Noisy-Histoire n’a pas lésiné sur les moyens pour ouvrir cette nouvelle rubrique les NEW’S D’ANTAN, et ce, en faisant appel à son meilleur disciple, j’ai nommé Maître Jean.
Ce dernier va vous instruire une affaire totalement bizarre.
Affaire que vous pourrez raconter la veille de Noël à vos enfants, petits-enfants et arrières petits-enfants en attendant minuit, histoire de les tenir éveillés.
Place à Maître Jean :
Mme la Présidente, membres du jury :
Je vais donc vous parlez de cette affaire bizarre, je dirais même triplement bizarre.
Bizarre, parce que notre personnage s’appelle Jean Pierre … Bizart, bizarre ? Non, car Bizart est son nom. C’est un peu comme dans le film Dîner de Cons où Juste Leblanc, Juste est le prénom ce qui n’est pas bizarre alors que pour Bizart ce n’est pas Juste mais Jean Pierre.
Bizarre, parce que notre affaire va connaître 2 versions.
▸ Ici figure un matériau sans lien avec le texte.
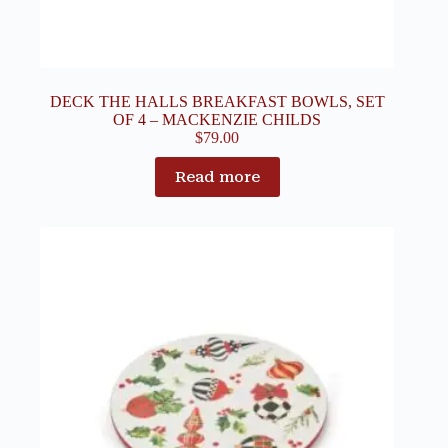
DECK THE HALLS BREAKFAST BOWLS, SET
OF 4 – MACKENZIE CHILDS
$
79.00
Read more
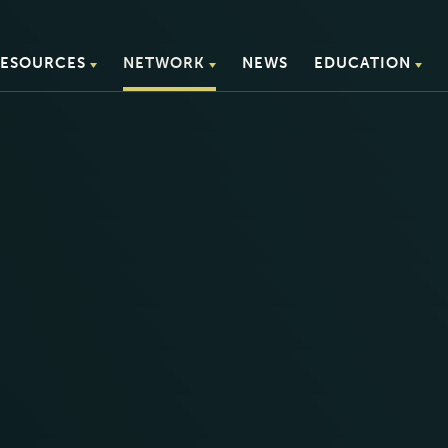
ESOURCES
NETWORK
NEWS
EDUCATION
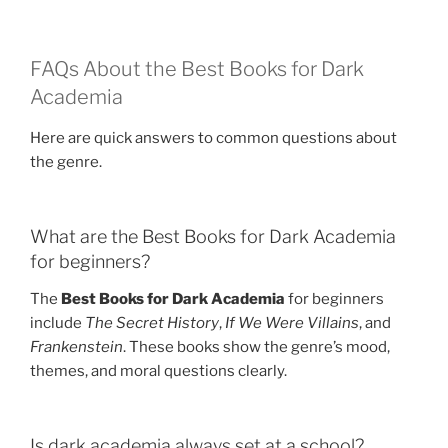
FAQs About the Best Books for Dark
Academia
Here are quick answers to common questions about
the genre.
What are the Best Books for Dark Academia
for beginners?
The
Best Books for Dark Academia
for beginners
include
The Secret History
,
If We Were Villains
, and
Frankenstein
. These books show the genre’s mood,
themes, and moral questions clearly.
Is dark academia always set at a school?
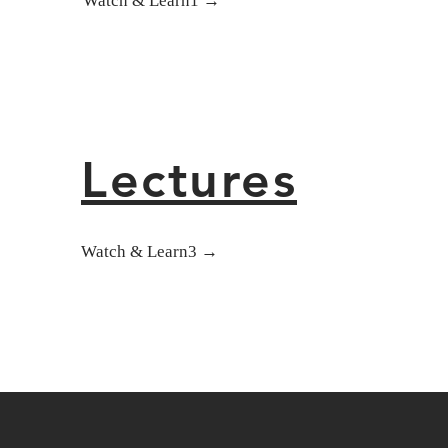
Watch & Learn1 →
Lectures
Watch & Learn3 →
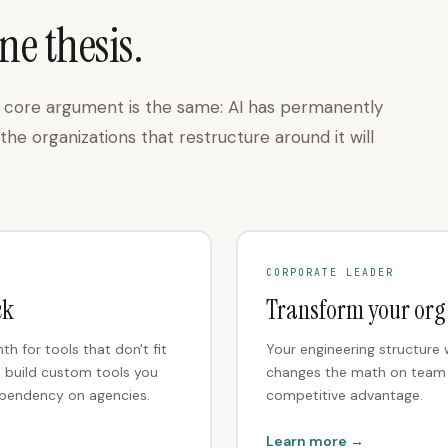
ne thesis.
he core argument is the same: AI has permanently
he organizations that restructure around it will
CORPORATE LEADER
ck
Transform your org
 for tools that don't fit
Your engineering structure w
o build custom tools you
changes the math on team si
ependency on agencies.
competitive advantage.
Learn more →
Bizarre, bien qu’elle se soit déroulée à une centaine de kilomètres de Noisy le Sec, cette affaire laissera quelque temps un vide dans notre commune.
Mais qui est Jean-Pierre Bizart ….
Né à Hénin-Liétard près de Lens, le 26 août 1940, nous pouvons dire qu’il n’a pas eu beaucoup de chance dans sa vie le petit Jean Pierre. Déjà il ne se souvient pas avoir connu sa mère, puisque cette dernière abandonna le domicile conjugal alors qu’il n’avait que 5 mois.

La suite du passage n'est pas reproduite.